Kemudian bahu depan diputar ke diameter miring dari panggul untuk melahirkan
bahu depan. Persalinan percobaan ada dua macam yaitu trial of labour dan test of
labour. Trial of labour serupa dengan persalinan percobaan di atas, sedangkan
test of labour sebenarnya adalah fase akhir dari trial of labour karena baru dimulai
pada pembukaan lengkap dan berakhir 2 jam kemudian.
Saat ini test of labour jarang digunakan karena biasanya pembukaan tidak
lengkap pada persalinan dengan pangul sempit dan terdapat kematian anak yang
tinggi pada cara ini. Keberhasilan persalinan percobaan adalah anak dapat lahir
spontan pervaginam atau dibantu ekstraksi dengan keadaan ibu dan anak baik.
Persalinan percobaan dihentikan apabila pembukaan tidak atau kurang sekali
kemajuannya, keadaan ibu atau anak kurang baik, ada lingkaran bandel, setelah
pembukaan lengkap dan ketuban pecah kepala tidak masuk PAP dalam 2 jam
meskipun his baik, serta pada forceps yang gagal. Pada keadaan ini dilakukan
seksio sesarea.
2. Seksio Sesarea
Seksio sesarea elektif dilakukan pada kesempitan panggul berat dengan
kehamilan aterm, atau disproporsi sephalopelvik yang nyata. Seksio juga dapat
dilakukan pada kesempitan panggul ringan apabila ada komplikasi seperti
primigravida tua dan kelainan letak janin yang tak dapat diperbaiki.

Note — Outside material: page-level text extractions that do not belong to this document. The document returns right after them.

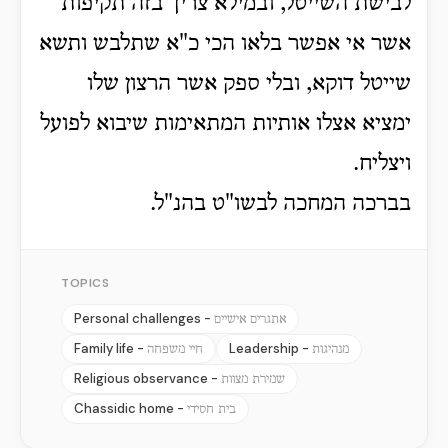
לבישת השייטל, ובמילא צריך בזה תקיפות
אשר אי אפשר בלאו הכי כ"א שתלבש ותשא
שייטל דוקא, ובלי ספק אשר הרצון שלו
ימציא אצלו אותיות המתאימות שיבוא לפועל
ויצליח.
בברכה המחכה לבשו"ט בהנ"ל.
TOPICS
Personal challenges -
אתגרים אישיים
Family life -
Leadership -
מנהיגות
חיי משפחה
Religious observance -
שמירת מצוות
Chassidic home -
בית חסידי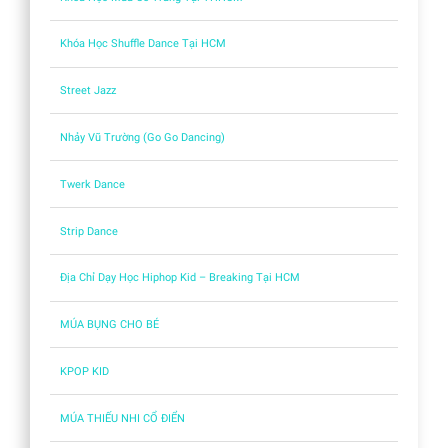
Khóa Học Shuffle Dance Tại HCM
Street Jazz
Nhảy Vũ Trường (Go Go Dancing)
Twerk Dance
Strip Dance
Địa Chỉ Dạy Học Hiphop Kid – Breaking Tại HCM
MÚA BỤNG CHO BÉ
KPOP KID
MÚA THIẾU NHI CỔ ĐIỂN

Seksio
sesarea sekunder (sesudah persalinan selama beberapa waktu) dilakukan karena
persalinan percobaan dianggap gagal atau ada indikasi untuk menyelesaikan
persalinan selekas mungkin sedangkan syarat persalinan pervaginam belum
dipenuhi.
3. Simfisiotomi
Tindakan ini dilakukan dengan memisahkan panggul kiri dan kanan pada
simfisis. Tindakan ini sudah tidak dilakukan lagi.
4. Kraniotomi dan Kleidotomi
Pada janin yang telah mati dapat dilakukan kraniotomi atau kleidotomi.
Apabila panggul sangat sempit sehingga janin tetap tidak dapat dilahirkan, maka
dilakukan seksio sesarea
1.1.9 Pemeriksaan Penunjang
Pemeriksaan umum kadang-kadang sudah dapat mengarahkan kemungkinan
adanya CPD. Misalkan adanya tuberkulosis pada kolumna vertebra atau pada
panggul, luksasio koksa kongenital dalam poliomielitis dalam anamnesis merupakan
petunjuk penting. Demikian pula jika ditemukan kifosis, ankilosis pada artikulasio
koksa disebelah kanan atau kiri pada pemeriksaan fisik dapat memberikan petunjuk.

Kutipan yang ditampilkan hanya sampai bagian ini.